Re: [PATCH V3 09/10] vfio/pci: Support dynamic MSI-X

From: Alex Williamson
Date: Wed Apr 19 2023 - 17:39:04 EST


On Wed, 19 Apr 2023 11:13:29 -0700
Reinette Chatre <reinette.chatre@xxxxxxxxx> wrote:

> Hi Alex,
>
> On 4/18/2023 3:38 PM, Alex Williamson wrote:
> > On Tue, 18 Apr 2023 10:29:20 -0700
> > Reinette Chatre <reinette.chatre@xxxxxxxxx> wrote:
> >
> >> Recently introduced pci_msix_alloc_irq_at() and pci_msix_free_irq()
> >> enables an individual MSI-X interrupt to be allocated and freed after
> >> MSI-X enabling.
> >>
> >> Use dynamic MSI-X (if supported by the device) to allocate an interrupt
> >> after MSI-X is enabled. An MSI-X interrupt is dynamically allocated at
> >> the time a valid eventfd is assigned. This is different behavior from
> >> a range provided during MSI-X enabling where interrupts are allocated
> >> for the entire range whether a valid eventfd is provided for each
> >> interrupt or not.
> >>
> >> Do not dynamically free interrupts, leave that to when MSI-X is
> >> disabled.
> >
> > But we do, sometimes, even if essentially only on the error path. Is
> > that worthwhile? It seems like we could entirely remove
> > vfio_msi_free_irq() and rely only on pci_free_irq_vectors() on MSI/X
> > teardown.
>
> Yes, it is only on the error path where dynamic MSI-X interrupts are
> removed. I do not know how to determine if it is worthwhile. On the
> kernel side failure seems unlikely since it would mean memory cannot
> be allocated or request_irq() failed. In these cases it may not be
> worthwhile since user space may try again and having the interrupt
> already allocated would be helpful. The remaining error seems to be
> if user space provided an invalid eventfd. An allocation in response
> to wrong user input is a concern to me. Should we consider
> buggy/malicious users? I am uncertain here so would defer to your
> guidance.

I don't really see that a malicious user can exploit anything here,
their irq allocation is bound by the device support and they're
entitled to make use of the full vector set of the device by virtue of
having ownership of the device. All the MSI-X allocated irqs are freed
when the interrupt mode is changed or the device is released regardless.
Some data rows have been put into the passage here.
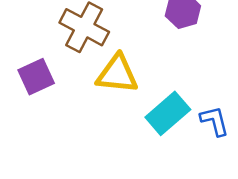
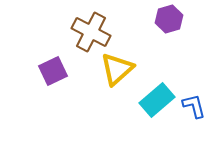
yellow triangle: (117, 74) -> (117, 69), turned -48

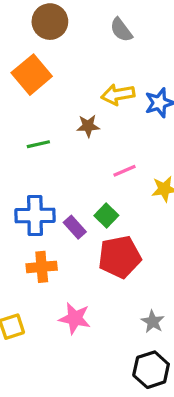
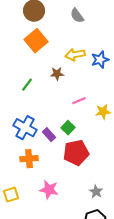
orange square: (32, 75) -> (36, 41), moved
green line: (38, 144) -> (27, 85), turned -40
blue cross: (35, 216) -> (25, 128), turned 30

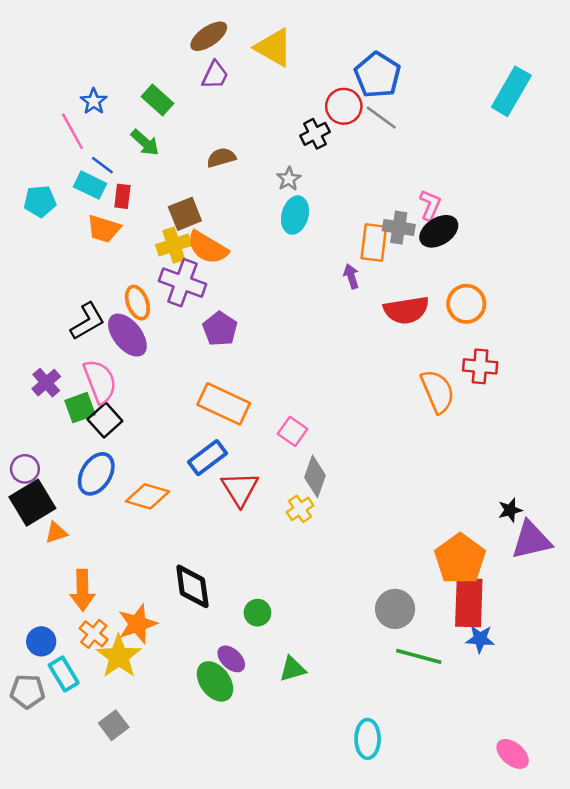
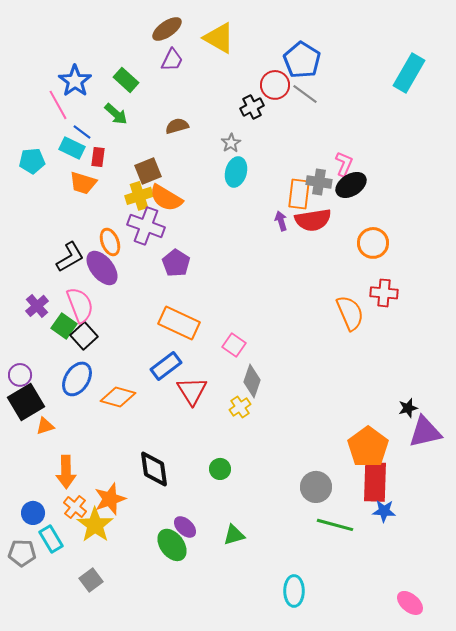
blue star: (94, 101) -> (75, 81), size x1.5
red semicircle: (406, 310) -> (313, 220), moved
green square: (80, 408) -> (64, 326), turned -35
green circle: (257, 613) -> (220, 469), moved

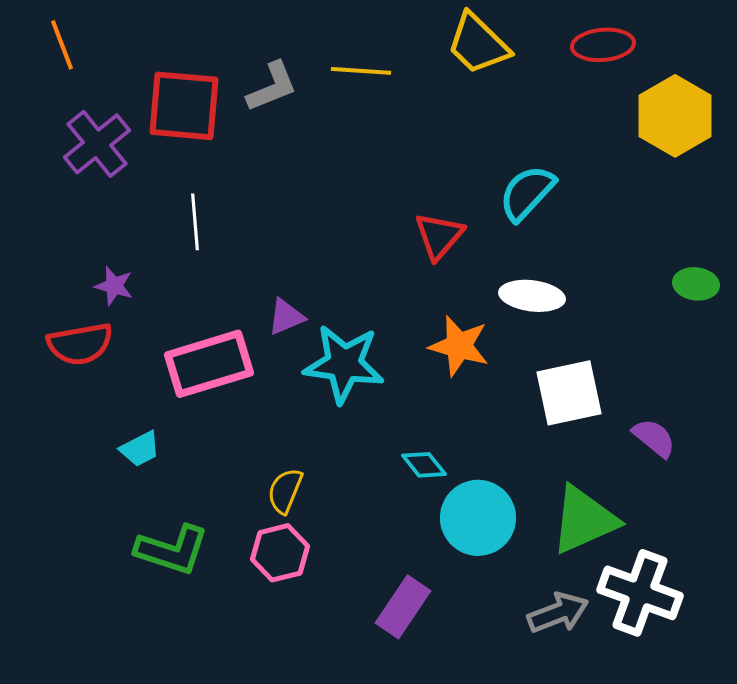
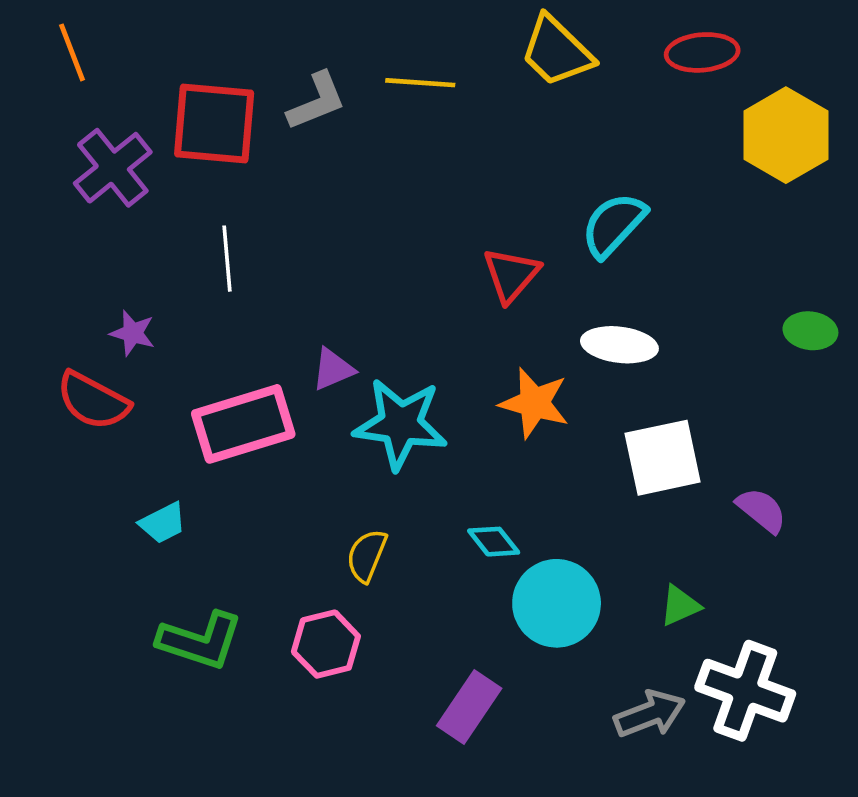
red semicircle: (80, 344) -> (93, 401), turned 38
yellow semicircle: (285, 491) -> (367, 556), moved
green triangle: (584, 520) -> (680, 606), size x0.5

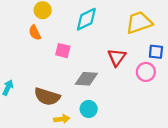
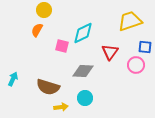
cyan diamond: (86, 19) -> (83, 33), moved
orange semicircle: (35, 33) -> (37, 30), turned 56

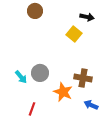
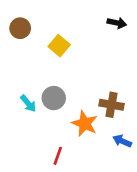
brown circle: (35, 11) -> (20, 28), moved
yellow square: (74, 34) -> (59, 46), moved
red line: (32, 109) -> (58, 156), moved

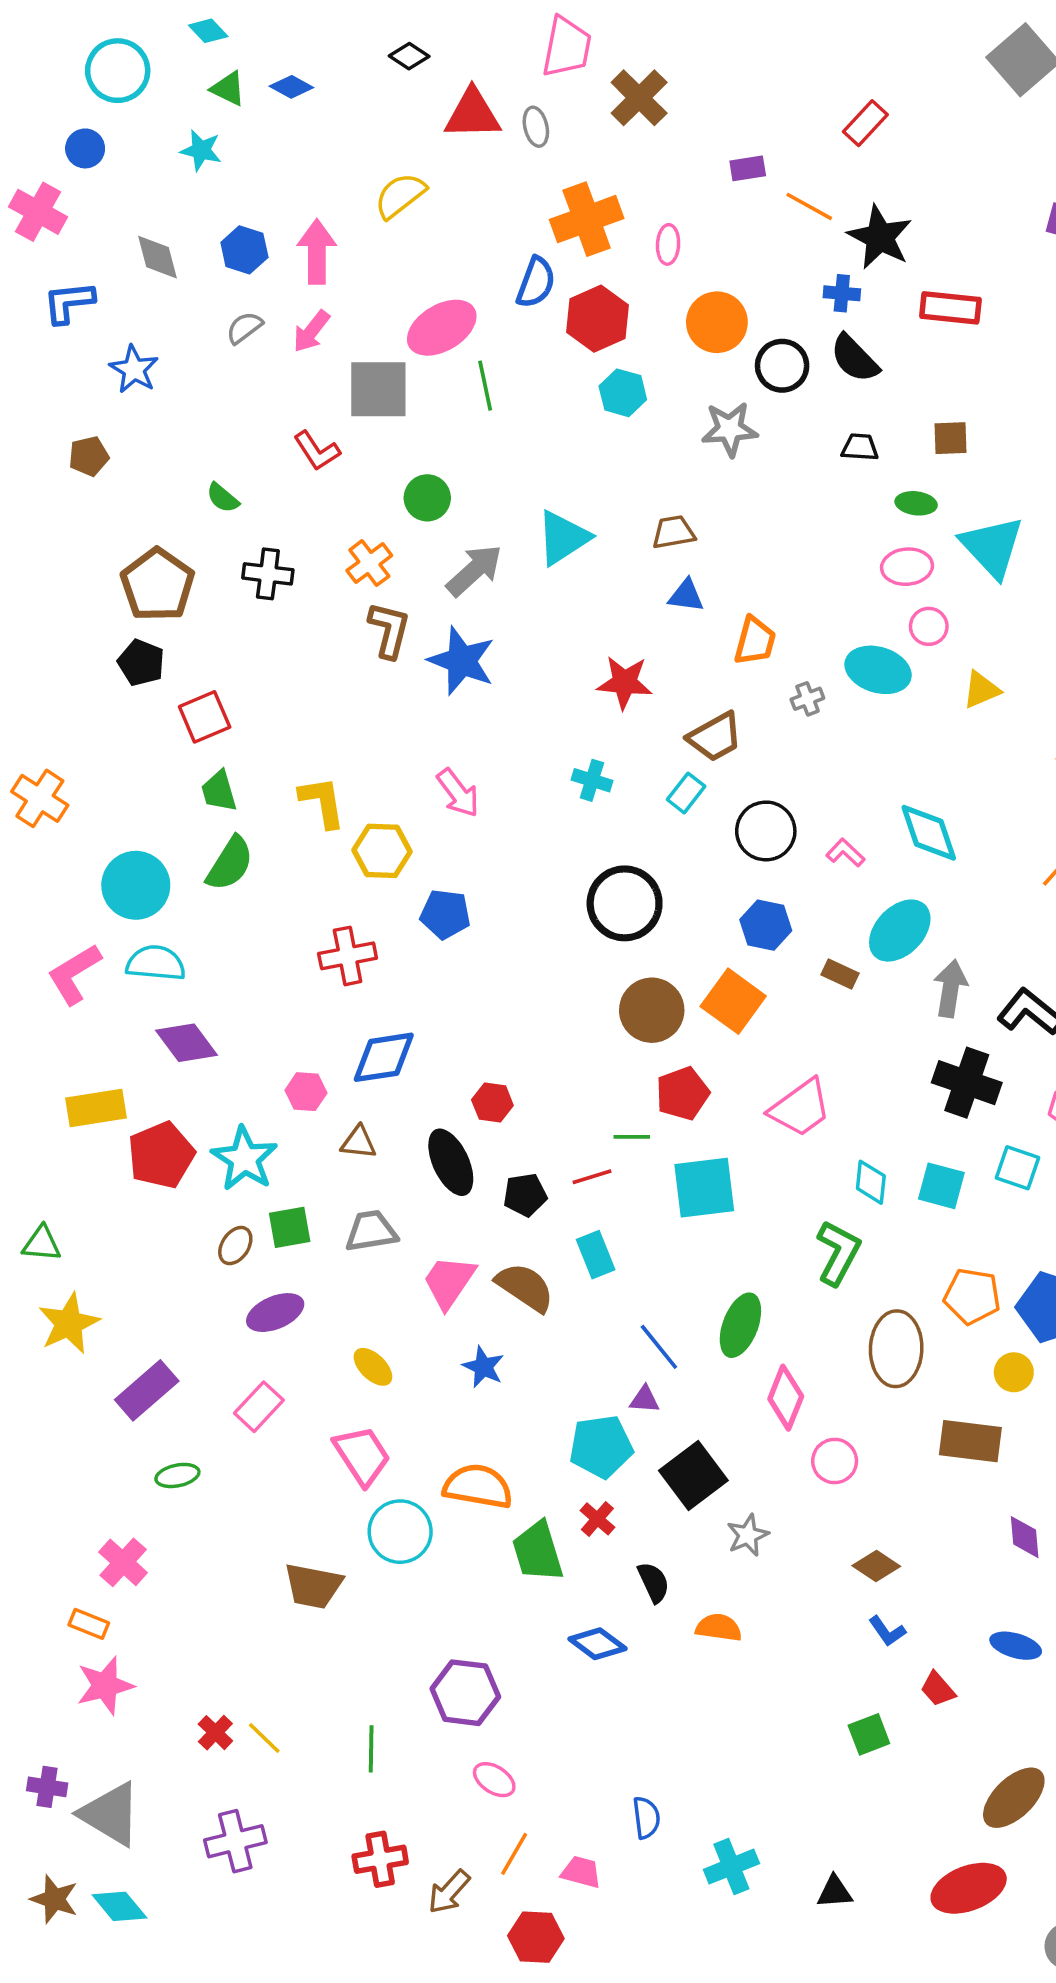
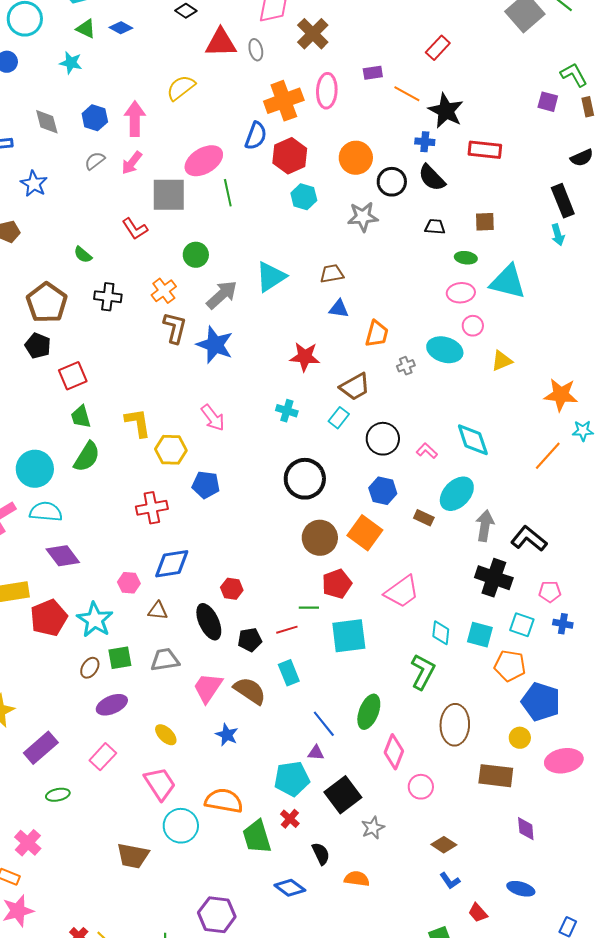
pink ellipse: (668, 244) -> (327, 91), moved, size x1.6
cyan triangle: (992, 547) -> (508, 282), turned -33
orange pentagon: (972, 1296) -> (510, 666), moved

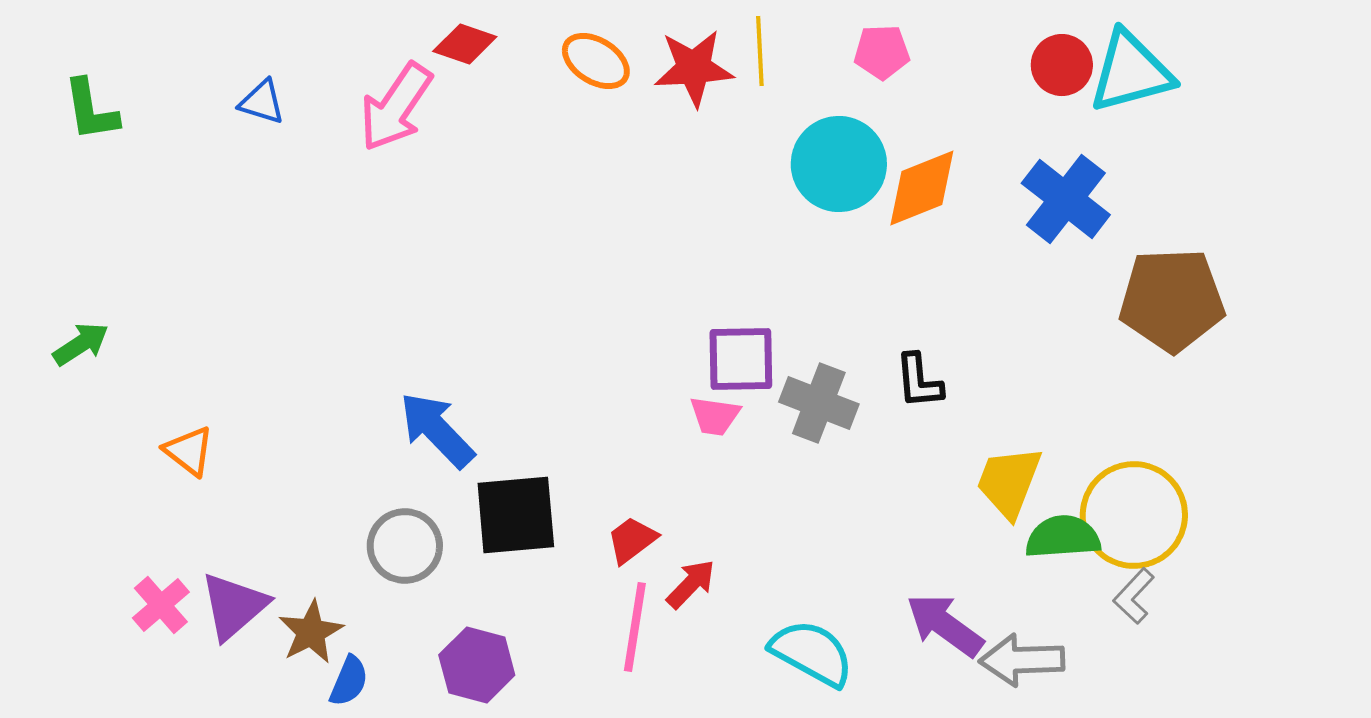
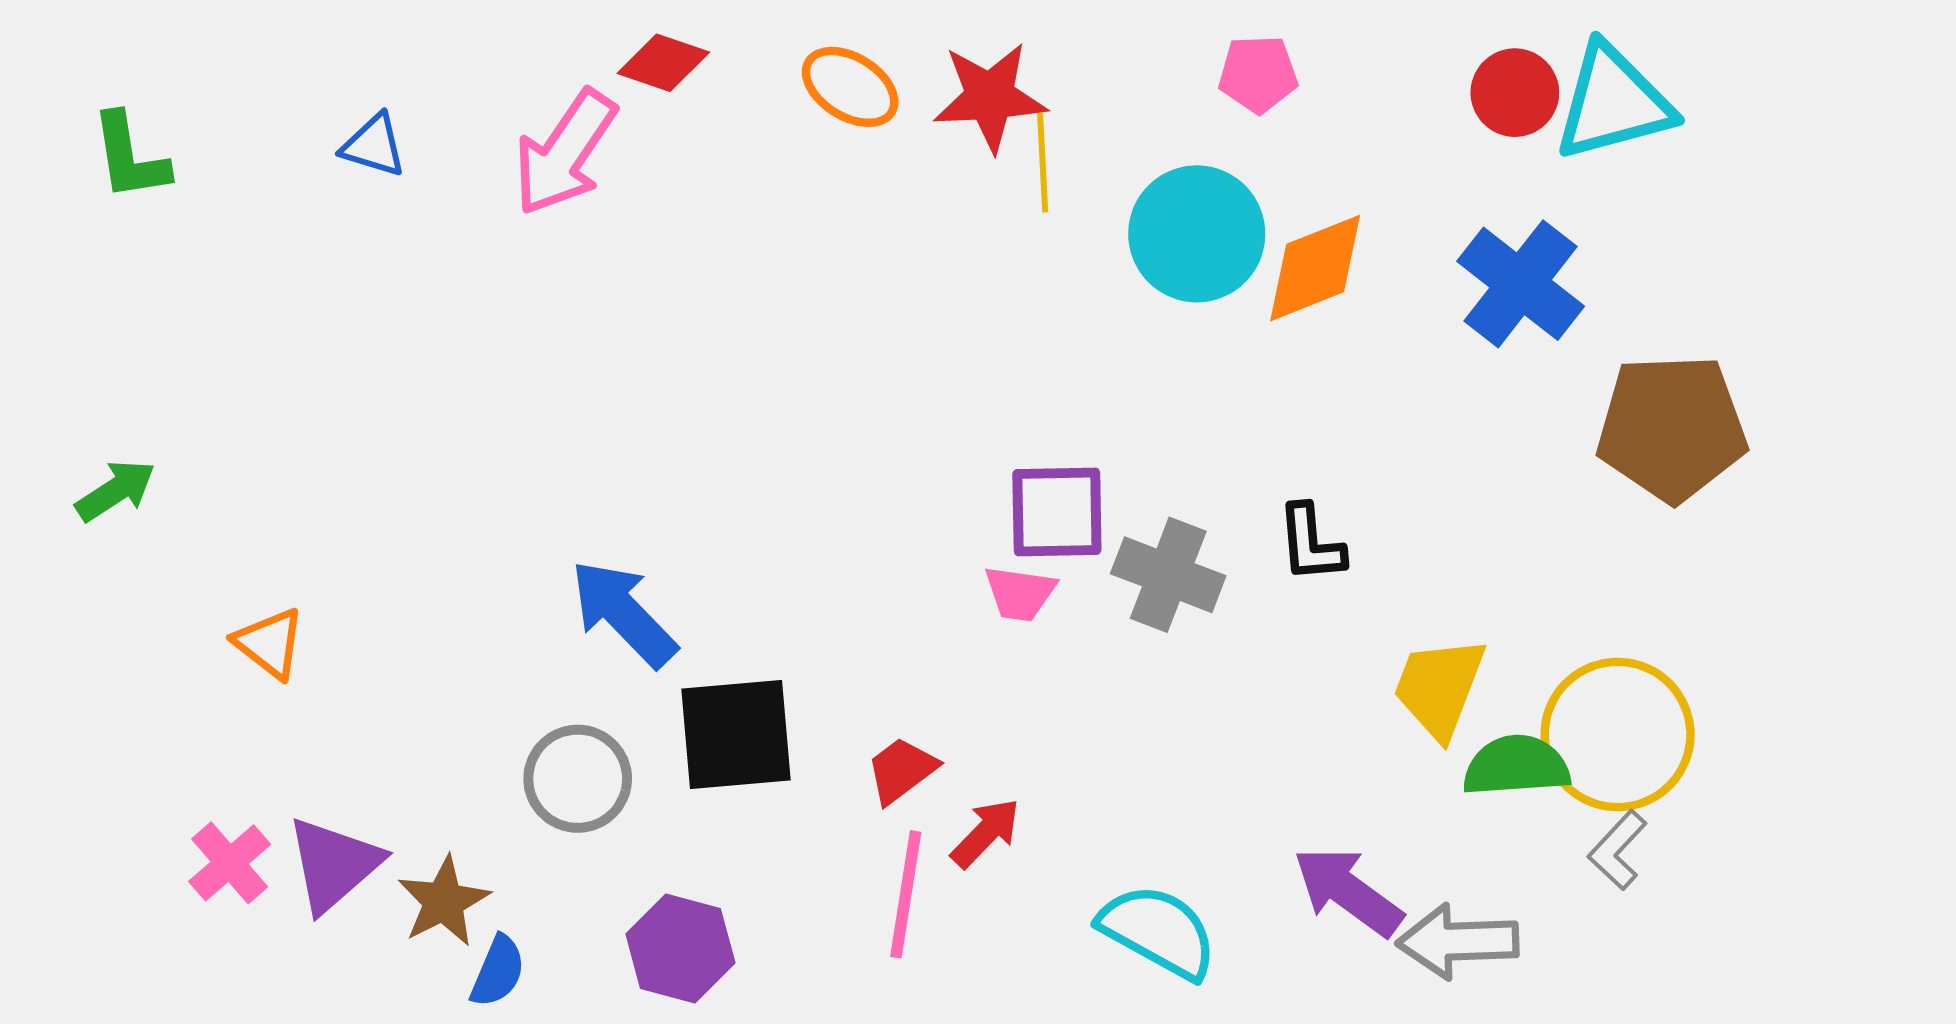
yellow line: (760, 51) -> (1043, 163), moved

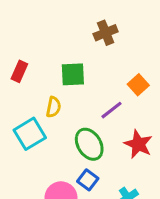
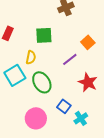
green ellipse: (89, 144) -> (42, 82), moved
blue square: (88, 180) -> (64, 106), moved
The end result is also no different than if the user had not configured
the vector when enabling MSI-X or configured it and later de-configured
with a -1 eventfd. The irq is allocated but not attached to a ctx.
We're intentionally using this as a cache.

Also, as implemented here in v3, we might be freeing from the original
allocation rather than a new, dynamically allocated irq.

My thinking is that if we think there's a benefit to caching any
allocated irqs, we should do so consistently. We don't currently know
if the irq was allocated now or previously. Tracking that would add
complexity for little benefit. The user can get to the same end result
of an allocated, unused irq in numerous way, the state itself is not
erroneous, and is actually in support of caching irq allocations.
Removing the de-allocation of a single vector further simplifies the
code as there exists only one path where irqs are freed, ie.
pci_free_irq_vectors().

So I'd lean towards removing vfio_msi_free_irq().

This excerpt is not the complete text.